Performance Compensation
Director equity compensation policy:
- Initial award for new directors: RSUs with value $350,000, vesting quarterly over four years.
- Annual award: RSUs with value $175,000 (proposed $200,000 for 2025), vesting quarterly over one year.
- Change-in-control protection: Unvested director equity accelerates and fully vests upon merger/sale if the director continues service through closing.
Mr. Visoso’s outstanding director RSUs and vesting:
| Metric | Value/Detail |
|---|---|
| Outstanding RSUs (as of 12/31/2024) | 8,799 shares |
| Vesting schedule | 11 equal quarterly installments beginning January 23, 2025, subject to continued board service |
Other Directorships & Interlocks
- Current executive role: CFO of SanDisk Corporation since Feb 2025; previously senior finance executive roles at Western Digital, Unity Software, Palo Alto Networks, Amazon (AWS and Worldwide Consumer), Cisco, and Procter & Gamble.
- Related-party transactions: None disclosed involving Mr. Visoso; the only related-person transaction disclosed for 2024–2025 was a consulting arrangement with co-founder/director Frederic Simon.
Expertise & Qualifications
- Finance and Operations: Multi-decade CFO and senior finance leadership across consumer, enterprise software, cloud, and cybersecurity sectors.
- Industry breadth: Deep experience in cloud (AWS), cybersecurity (Palo Alto Networks), enterprise software (Unity, Cisco), and global consumer goods (P&G).
- Education: Industrial Engineering (BS) and minor in International Business, Tecnológico de Monterrey.
Equity Ownership
| Holder | Shares Beneficially Owned | % of Outstanding | Composition |
|---|---|---|---|
| Luis Visoso | 2,400 | <1% | 1,600 shares held of record; 800 RSUs vesting within 60 days of March 14, 2025 |
- Anti-hedging and anti-pledging: Company policy prohibits directors from hedging or pledging JFrog securities, engaging in short sales, or trading derivative securities on JFrog.
Governance Assessment
- Board effectiveness: As an Audit Committee member and cybersecurity subcommittee participant, Visoso strengthens financial oversight and cyber risk governance; Audit met five times in 2024 with structured oversight of internal controls, compliance, and cybersecurity.

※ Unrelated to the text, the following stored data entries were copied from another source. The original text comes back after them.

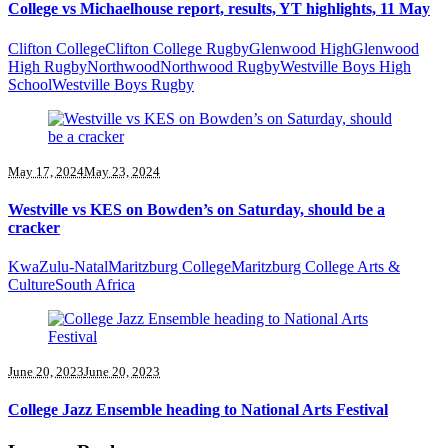
College vs Michaelhouse report, results, YT highlights, 11 May
Clifton College
Clifton College Rugby
Glenwood High
Glenwood
High Rugby
Northwood
Northwood Rugby
Westville Boys High
School
Westville Boys Rugby
May 17, 2024
May 23, 2024
Westville vs KES on Bowden’s on Saturday, should be a
cracker
KwaZulu-Natal
Maritzburg College
Maritzburg College Arts &
Culture
South Africa
June 20, 2023
June 20, 2023
College Jazz Ensemble heading to National Arts Festival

- Independence & attendance: Board determined him independent and audit-committee qualified; directors, including Visoso, met minimum attendance thresholds (≥75%) in 2024.
- Alignment & incentives: Director pay structure balances modest cash retainers with equity; Visoso received $371,001 in 2024 stock awards and holds 8,799 outstanding RSUs with multi-year vesting, aligning interests with shareholders.
- Conflicts/related-party exposure: No related-party transactions or disclosed conflicts involving Visoso; his external CFO role at SanDisk presents potential ecosystem proximity but no reported interlock or transaction with JFrog.
- Risk indicators and policies: Robust clawback policy adopted in Oct 2023 per SEC/Nasdaq rules; strict insider trading and hedging/pledging prohibitions reduce misalignment and reputational risks.
Overall signal: Strong audit and cybersecurity oversight with clear independence and ownership alignment; low disclosed conflict risk. Pending shareholder approval, 2025 updates slightly increase director cash and equity compensation but remain within policy caps, with continued performance- and service-based alignment.